How to complete this task: Determine the number of lines in the data below that contain the string "vedere", and respond with that number alone.

(Stored records)
"""

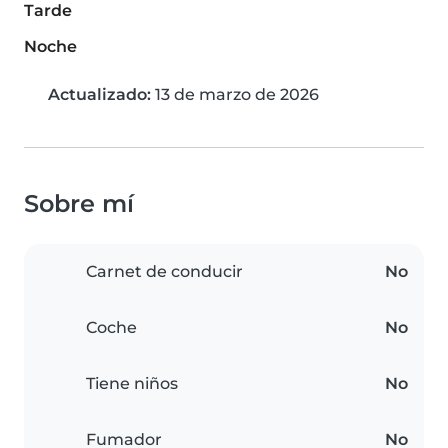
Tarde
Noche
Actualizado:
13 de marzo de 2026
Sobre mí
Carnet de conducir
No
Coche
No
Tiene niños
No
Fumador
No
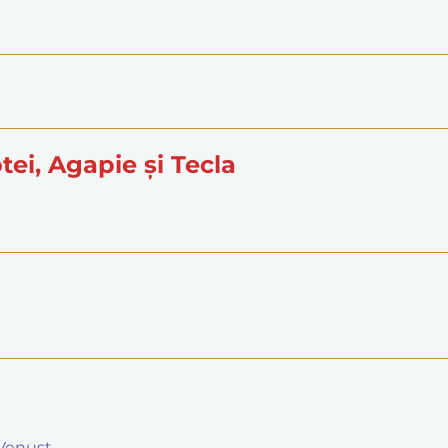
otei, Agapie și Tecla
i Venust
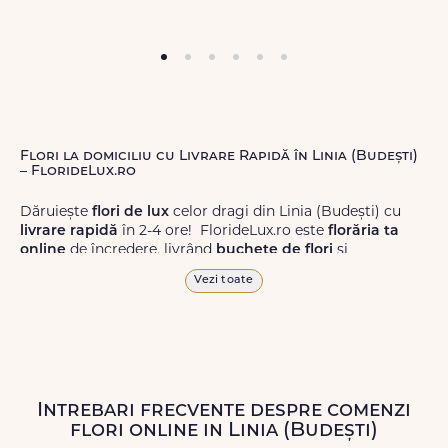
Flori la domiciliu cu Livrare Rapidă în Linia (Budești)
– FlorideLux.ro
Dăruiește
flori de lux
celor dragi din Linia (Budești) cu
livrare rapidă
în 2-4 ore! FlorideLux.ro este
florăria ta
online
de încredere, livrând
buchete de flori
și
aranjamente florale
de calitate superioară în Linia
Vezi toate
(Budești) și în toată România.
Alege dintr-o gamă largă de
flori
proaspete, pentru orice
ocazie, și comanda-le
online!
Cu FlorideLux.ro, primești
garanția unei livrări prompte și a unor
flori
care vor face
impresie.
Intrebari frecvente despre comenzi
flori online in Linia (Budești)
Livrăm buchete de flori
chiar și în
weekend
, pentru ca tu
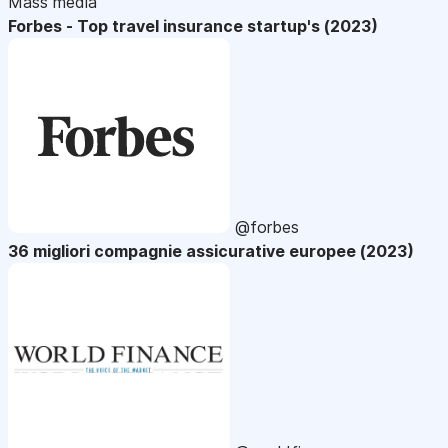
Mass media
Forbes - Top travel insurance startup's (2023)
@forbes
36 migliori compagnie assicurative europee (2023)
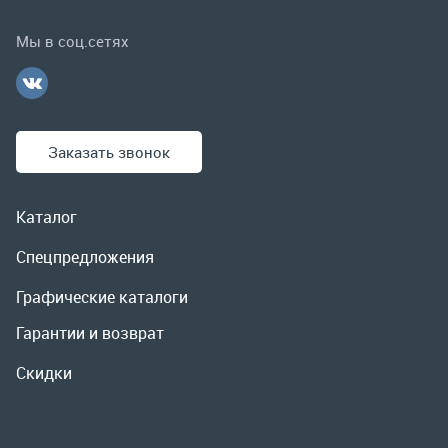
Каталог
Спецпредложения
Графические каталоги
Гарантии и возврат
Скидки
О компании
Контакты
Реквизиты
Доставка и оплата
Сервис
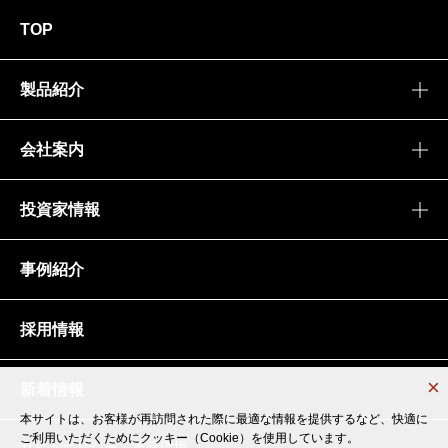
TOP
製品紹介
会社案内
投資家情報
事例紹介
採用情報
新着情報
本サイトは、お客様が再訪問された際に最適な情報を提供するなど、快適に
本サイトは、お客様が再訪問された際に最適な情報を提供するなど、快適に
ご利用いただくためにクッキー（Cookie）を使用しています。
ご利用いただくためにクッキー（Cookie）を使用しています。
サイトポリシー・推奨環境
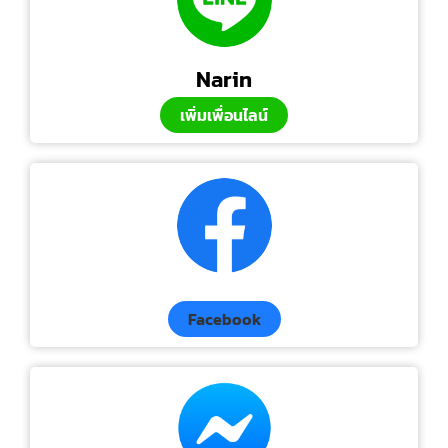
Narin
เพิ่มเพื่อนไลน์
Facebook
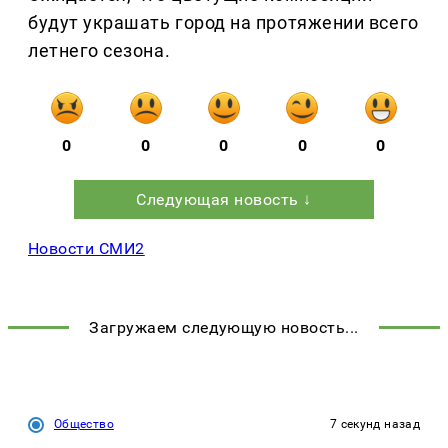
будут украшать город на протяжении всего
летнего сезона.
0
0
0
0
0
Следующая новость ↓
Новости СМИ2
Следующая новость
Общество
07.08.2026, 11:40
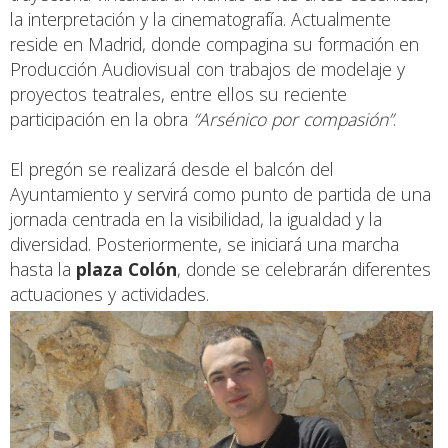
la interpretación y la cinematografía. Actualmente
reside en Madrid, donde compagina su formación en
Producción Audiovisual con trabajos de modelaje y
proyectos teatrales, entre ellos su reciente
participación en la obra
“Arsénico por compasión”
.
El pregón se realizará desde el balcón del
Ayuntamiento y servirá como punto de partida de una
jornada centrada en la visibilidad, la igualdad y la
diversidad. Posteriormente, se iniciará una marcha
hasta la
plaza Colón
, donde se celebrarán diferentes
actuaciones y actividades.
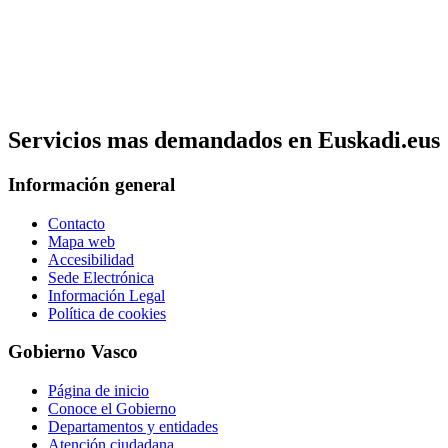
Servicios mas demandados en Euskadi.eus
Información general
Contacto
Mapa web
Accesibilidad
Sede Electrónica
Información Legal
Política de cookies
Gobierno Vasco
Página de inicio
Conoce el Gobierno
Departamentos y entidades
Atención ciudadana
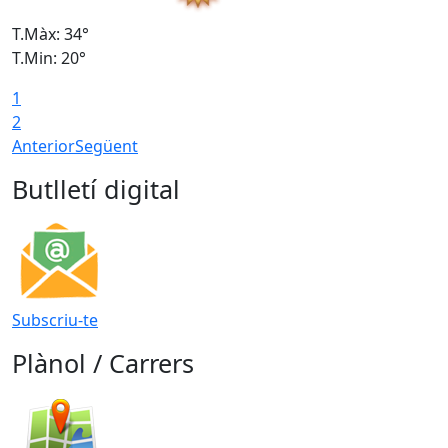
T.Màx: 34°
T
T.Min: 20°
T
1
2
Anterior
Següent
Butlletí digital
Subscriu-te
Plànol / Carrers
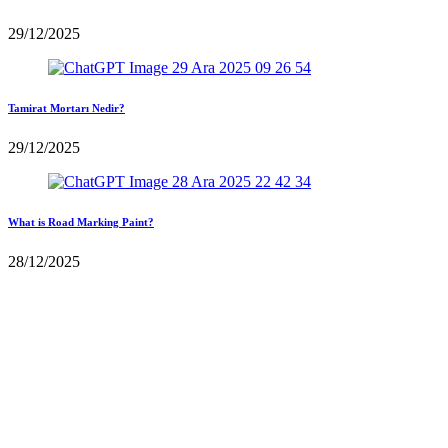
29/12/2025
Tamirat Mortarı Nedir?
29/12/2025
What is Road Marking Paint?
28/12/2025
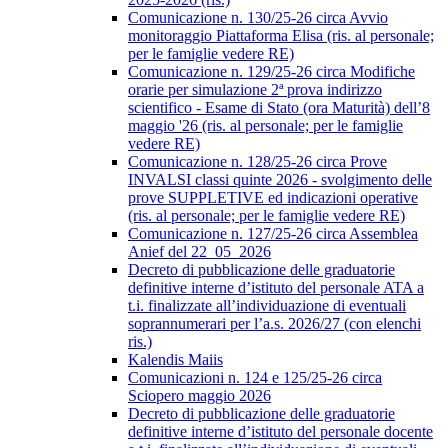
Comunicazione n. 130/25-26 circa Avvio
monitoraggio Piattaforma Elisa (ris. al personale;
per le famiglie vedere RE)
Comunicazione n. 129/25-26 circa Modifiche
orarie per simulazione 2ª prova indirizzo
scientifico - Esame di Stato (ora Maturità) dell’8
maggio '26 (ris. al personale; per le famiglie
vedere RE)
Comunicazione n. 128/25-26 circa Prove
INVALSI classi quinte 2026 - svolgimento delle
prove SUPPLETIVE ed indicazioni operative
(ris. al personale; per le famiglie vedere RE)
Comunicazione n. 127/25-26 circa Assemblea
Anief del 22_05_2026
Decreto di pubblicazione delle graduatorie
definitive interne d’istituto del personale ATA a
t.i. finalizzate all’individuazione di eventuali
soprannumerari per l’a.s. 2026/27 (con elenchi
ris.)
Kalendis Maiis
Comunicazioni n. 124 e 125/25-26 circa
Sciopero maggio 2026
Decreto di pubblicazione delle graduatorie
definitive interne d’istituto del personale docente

"""
"""

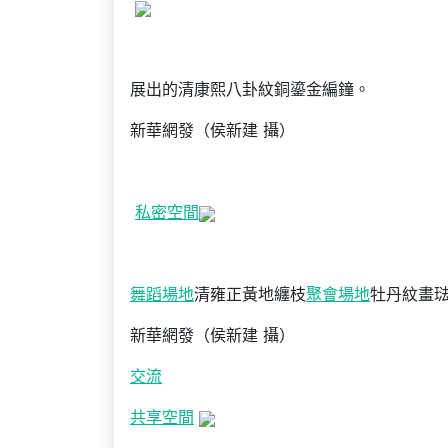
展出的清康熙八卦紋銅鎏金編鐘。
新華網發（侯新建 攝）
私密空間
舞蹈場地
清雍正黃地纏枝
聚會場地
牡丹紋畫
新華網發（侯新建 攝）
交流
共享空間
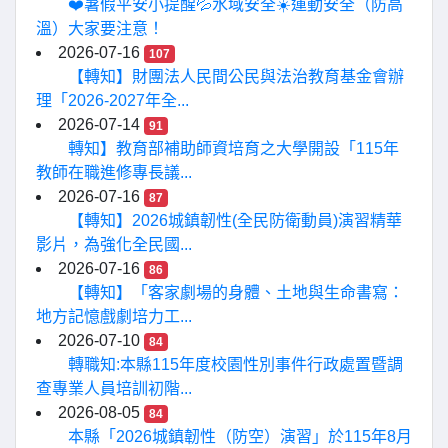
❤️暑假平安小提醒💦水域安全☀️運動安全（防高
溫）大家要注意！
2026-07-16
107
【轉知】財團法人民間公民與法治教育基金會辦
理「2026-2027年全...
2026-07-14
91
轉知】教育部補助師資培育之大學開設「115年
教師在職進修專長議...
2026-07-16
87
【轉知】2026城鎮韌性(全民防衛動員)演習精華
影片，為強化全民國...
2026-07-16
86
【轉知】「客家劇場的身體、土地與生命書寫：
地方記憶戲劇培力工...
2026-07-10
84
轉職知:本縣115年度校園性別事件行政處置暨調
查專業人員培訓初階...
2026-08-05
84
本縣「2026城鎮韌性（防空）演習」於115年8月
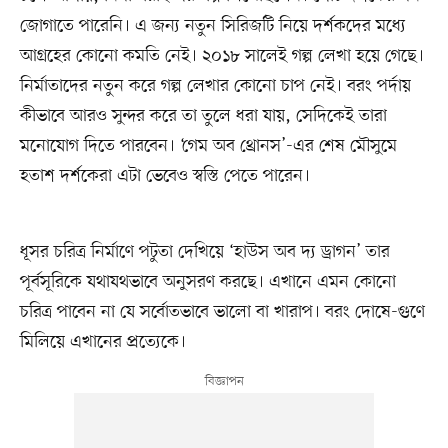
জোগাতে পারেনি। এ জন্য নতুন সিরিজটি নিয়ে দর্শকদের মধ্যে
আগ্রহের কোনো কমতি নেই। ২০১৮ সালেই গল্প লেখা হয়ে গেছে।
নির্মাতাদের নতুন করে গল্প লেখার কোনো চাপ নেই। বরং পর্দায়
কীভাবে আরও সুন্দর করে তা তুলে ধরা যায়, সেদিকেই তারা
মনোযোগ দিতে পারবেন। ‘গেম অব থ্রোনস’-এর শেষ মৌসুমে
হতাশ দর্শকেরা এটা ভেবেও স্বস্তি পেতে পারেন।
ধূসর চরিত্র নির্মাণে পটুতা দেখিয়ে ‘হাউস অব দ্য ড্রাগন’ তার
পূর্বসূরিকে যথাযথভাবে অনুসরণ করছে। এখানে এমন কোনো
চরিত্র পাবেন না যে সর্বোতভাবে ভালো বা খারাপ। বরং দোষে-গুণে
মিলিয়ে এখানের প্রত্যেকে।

"""

Task answer: 3